Optimum is an internet/TV/phone company that routinely gives me such lousy service that I often have to write Mr. Blog’s Tepid Ride from the gas station down the street. (And it shows- the Editors.)

They are running very annoying commercials at all hours of the day touting their excellent service. Ironically, their service is so bad I can only see those commercials when I am at the home of anyone else with better internet. Or at the gas station. I get better service stealing the gas station unsecured Wi-Fi than I do at home from Optimum.

The commercial begins with very serious-seeming people working on very serious-seeming stuff in a very serious setting that looks like NASA in every film you have ever seen.

The real NASA has technology about two decades older. That's true.

The real NASA has technology about two decades older. That’s true.

How serious is this? It is so serious that these people have their fingers on the nuclear button! We’re through the looking glass, people.

gamma 0

Finally, they intone “Gamma is a go. Go for Gamma.” They turn their keys, push their buttons, and jump up and celebrate as the warheads launch towards North Korea. Finally, Kim Jung-un, it is put up or shut up time.

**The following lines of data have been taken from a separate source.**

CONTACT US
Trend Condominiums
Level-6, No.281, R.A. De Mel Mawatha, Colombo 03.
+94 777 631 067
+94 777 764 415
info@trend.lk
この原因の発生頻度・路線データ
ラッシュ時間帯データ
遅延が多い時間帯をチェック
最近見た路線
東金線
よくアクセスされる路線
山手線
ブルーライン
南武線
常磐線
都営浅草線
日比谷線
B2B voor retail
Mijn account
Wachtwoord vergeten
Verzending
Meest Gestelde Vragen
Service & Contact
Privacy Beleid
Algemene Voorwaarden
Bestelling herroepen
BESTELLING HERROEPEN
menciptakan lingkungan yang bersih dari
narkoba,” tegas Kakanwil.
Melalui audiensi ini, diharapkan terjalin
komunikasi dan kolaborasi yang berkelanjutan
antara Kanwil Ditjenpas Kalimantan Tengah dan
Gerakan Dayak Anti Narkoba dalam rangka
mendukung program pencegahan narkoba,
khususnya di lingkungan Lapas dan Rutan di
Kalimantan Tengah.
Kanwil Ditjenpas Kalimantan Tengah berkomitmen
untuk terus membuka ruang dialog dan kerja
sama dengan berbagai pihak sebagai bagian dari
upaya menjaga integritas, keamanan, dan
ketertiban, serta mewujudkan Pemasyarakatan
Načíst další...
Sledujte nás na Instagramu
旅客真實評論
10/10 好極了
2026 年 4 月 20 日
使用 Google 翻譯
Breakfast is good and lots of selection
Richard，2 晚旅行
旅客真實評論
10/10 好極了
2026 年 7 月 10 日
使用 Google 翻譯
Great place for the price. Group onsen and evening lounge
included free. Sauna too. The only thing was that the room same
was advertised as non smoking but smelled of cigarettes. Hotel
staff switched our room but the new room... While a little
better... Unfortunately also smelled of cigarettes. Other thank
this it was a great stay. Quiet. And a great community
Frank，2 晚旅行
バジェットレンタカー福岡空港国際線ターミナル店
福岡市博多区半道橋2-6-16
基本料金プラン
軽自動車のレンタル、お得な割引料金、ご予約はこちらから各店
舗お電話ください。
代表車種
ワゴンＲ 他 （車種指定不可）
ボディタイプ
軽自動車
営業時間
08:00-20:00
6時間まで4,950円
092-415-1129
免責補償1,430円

No, no, not really.

They turn their keys, push their buttons, and jump up and celebrate as an old woman and a baby appear on their screens.

gamma 1

The woman then appears to have a stroke, making faces and odd clicking sounds at the baby, who seems to take delight in the old woman’s senility. Seriously, the woman seems less like she is trying to amuse the baby and more like she is sucking a lemon seed through a straw.

gamma 2

If this kid could talk he'd be calling 911.

If this kid could talk he’d be calling 911.

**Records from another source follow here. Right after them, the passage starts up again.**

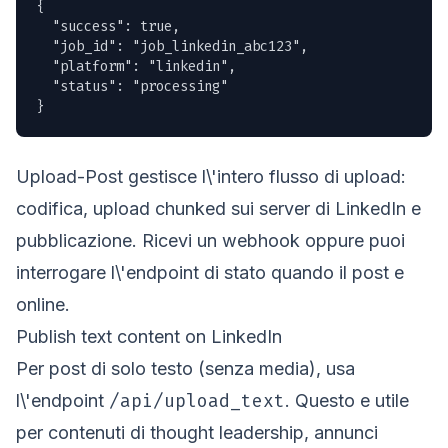
{

  "success": true,

  "job_id": "job_linkedin_abc123",

  "platform": "linkedin",

  "status": "processing"

}
Upload-Post gestisce l\'intero flusso di upload:
codifica, upload chunked sui server di LinkedIn e
pubblicazione. Ricevi un webhook oppure puoi
interrogare l\'endpoint di stato quando il post e
online.
Publish text content on LinkedIn
Per post di solo testo (senza media), usa
/api/upload_text
l\'endpoint
. Questo e utile
per contenuti di thought leadership, annunci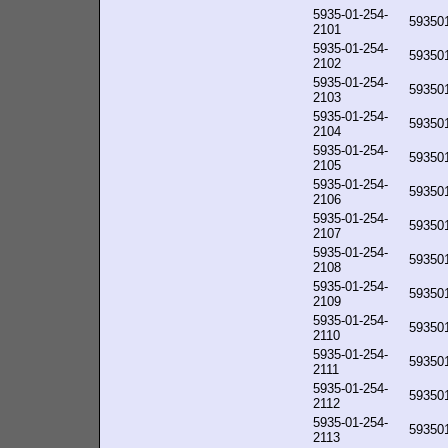
5935-01-254-
59350
2101
5935-01-254-
59350
2102
5935-01-254-
59350
2103
5935-01-254-
59350
2104
5935-01-254-
59350
2105
5935-01-254-
59350
2106
5935-01-254-
59350
2107
5935-01-254-
59350
2108
5935-01-254-
59350
2109
5935-01-254-
59350
2110
5935-01-254-
59350
2111
5935-01-254-
59350
2112
5935-01-254-
59350
2113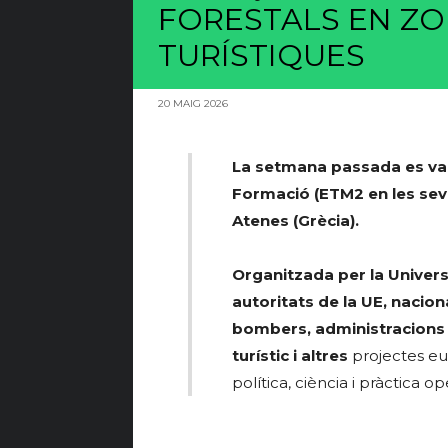
FORESTALS EN ZO
TURÍSTIQUES
20 MAIG 2026
La setmana passada es va d
Formació (ETM2 en les seve
Atenes (Grècia).
Organitzada per la Universi
autoritats de la UE, naciona
bombers, administracions l
turístic i altres
projectes eu
política, ciència i pràctica op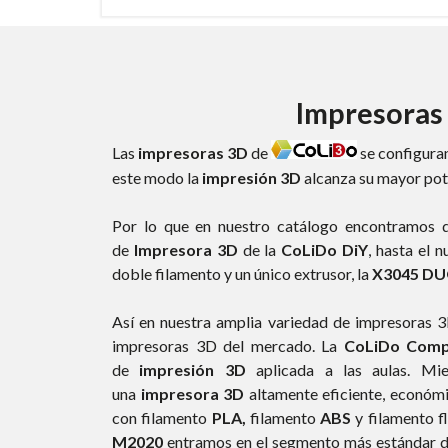
Impresoras
Las
impresoras 3D
de
se configura
este modo la
impresión 3D
alcanza su mayor pot
Por lo que en nuestro catálogo encontramos d
de
Impresora 3D
de la
CoLiDo DiY
, hasta el 
doble filamento y un único extrusor, la
X3045 D
Así en nuestra amplia variedad de impresoras
impresoras 3D del mercado. La
CoLiDo Comp
de
impresión 3D
aplicada a las aulas. Mi
una
impresora 3D
altamente eficiente, económi
con filamento
PLA,
filamento
ABS
y filamento f
M2020
entramos en el segmento más estándar de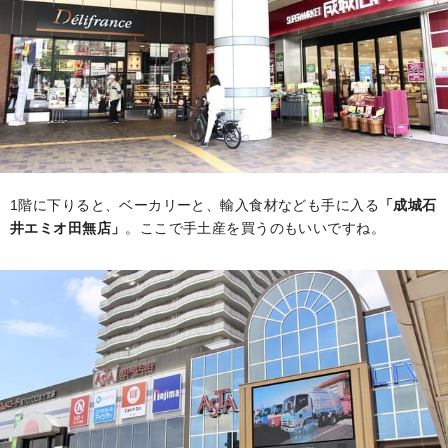
1階に下りると、ベーカリーと、輸入食材なども手に入る
「成城石
井エミオ田無店」
。ここで手土産を買うのもいいですね。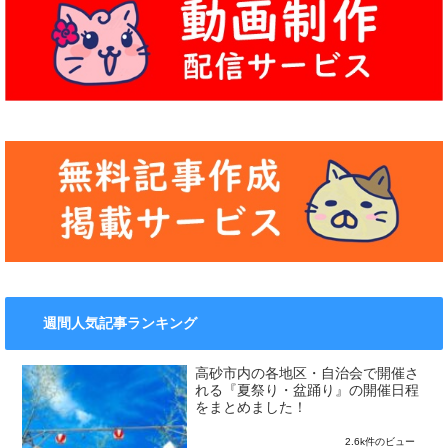
週間人気記事ランキング
高砂市内の各地区・自治会で開催さ
れる『夏祭り・盆踊り』の開催日程
をまとめました！
2.6k件のビュー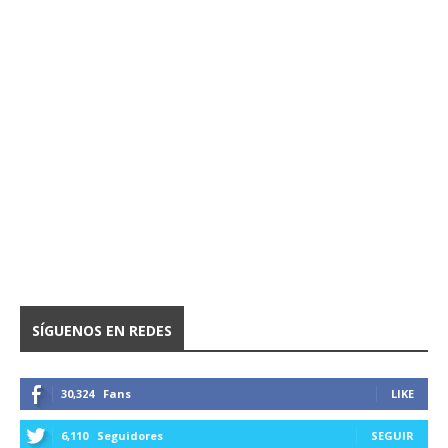
SÍGUENOS EN REDES
30,324
Fans
LIKE
6,110
Seguidores
SEGUIR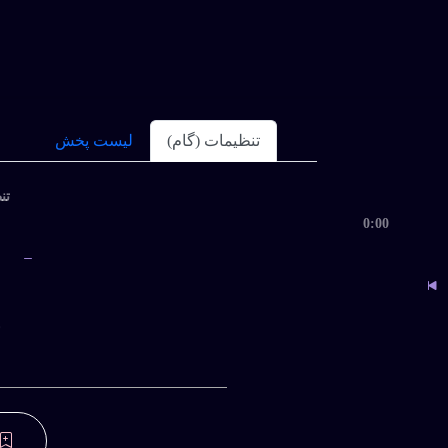
https://360bikalam.com/categories/download/58-mohsenchavoshi/1
تنظیمات (گام)
لیست پخش
تنظ
0:00
ب
پروفایل و دانلود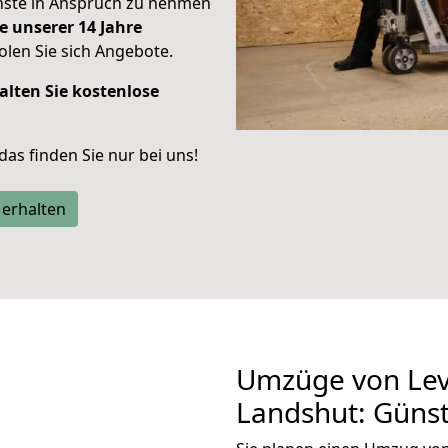
enste in Anspruch zu nehmen
e unserer 14 Jahre
len Sie sich Angebote.
alten Sie kostenlose
 das finden Sie nur bei uns!
 erhalten
Umzüge von Lev
Landshut: Güns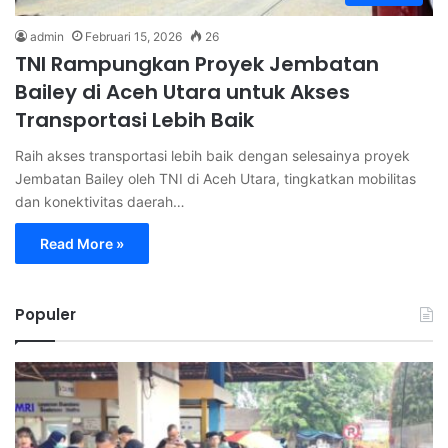
admin
Februari 15, 2026
26
TNI Rampungkan Proyek Jembatan
Bailey di Aceh Utara untuk Akses
Transportasi Lebih Baik
Raih akses transportasi lebih baik dengan selesainya proyek
Jembatan Bailey oleh TNI di Aceh Utara, tingkatkan mobilitas
dan konektivitas daerah…
Read More »
Populer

The voice-over comes on and asks “Did we do all that just so you could make silly faces with Gamma?” Before you can say “how the heck do I know?” the voice-over answers “yes we did.”

Ah gotcha, they developed a high-tech system so you can do whatever you want, even terrorize your grandkid. Nice. Cool. WAAAAAIT A MINUTE.

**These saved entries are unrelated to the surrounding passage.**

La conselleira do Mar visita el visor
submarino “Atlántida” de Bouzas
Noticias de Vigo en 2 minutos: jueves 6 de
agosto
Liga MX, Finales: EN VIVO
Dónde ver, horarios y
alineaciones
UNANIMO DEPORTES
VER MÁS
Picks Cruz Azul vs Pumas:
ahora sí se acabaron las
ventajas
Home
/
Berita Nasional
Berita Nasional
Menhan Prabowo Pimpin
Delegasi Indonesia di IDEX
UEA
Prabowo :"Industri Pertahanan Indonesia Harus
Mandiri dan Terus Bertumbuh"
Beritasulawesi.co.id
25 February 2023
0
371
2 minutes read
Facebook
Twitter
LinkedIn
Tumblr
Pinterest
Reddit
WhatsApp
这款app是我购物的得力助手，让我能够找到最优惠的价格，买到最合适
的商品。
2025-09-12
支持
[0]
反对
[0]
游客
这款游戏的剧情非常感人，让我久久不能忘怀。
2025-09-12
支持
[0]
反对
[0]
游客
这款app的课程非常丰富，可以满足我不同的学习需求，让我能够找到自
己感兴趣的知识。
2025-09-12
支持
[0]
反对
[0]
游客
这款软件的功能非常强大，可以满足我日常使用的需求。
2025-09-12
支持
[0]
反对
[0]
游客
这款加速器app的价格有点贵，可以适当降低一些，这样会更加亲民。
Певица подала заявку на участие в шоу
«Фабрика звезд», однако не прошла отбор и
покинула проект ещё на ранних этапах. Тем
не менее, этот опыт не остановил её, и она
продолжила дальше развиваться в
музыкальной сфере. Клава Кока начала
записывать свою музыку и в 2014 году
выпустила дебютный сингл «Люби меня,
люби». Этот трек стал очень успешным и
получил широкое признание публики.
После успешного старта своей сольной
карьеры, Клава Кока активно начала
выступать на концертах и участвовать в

Who is this ad aimed at? “Did we do all that just so you could make silly faces with Gamma?” Listen to the commercial, he emphasizes you. He’s talking to you.
So who is Gamma? I, and everyone else, assumes that Gamma is the old woman, Gamma being a cutesy way of saying Grandma.

So the voiceover is saying “Did we do all that just so you could make silly faces with your grandmother?”

The kid. They are talking to the kid. Optimum is telling all the babies in the audience, all the babies who pay their household’s cable bills, to switch to Optimum so they can see funny faces from grandma. This commercial is directed at infants.

Did Optimum really make a commercial for the babies who pay internet bills demographic?
The question is Imponderable.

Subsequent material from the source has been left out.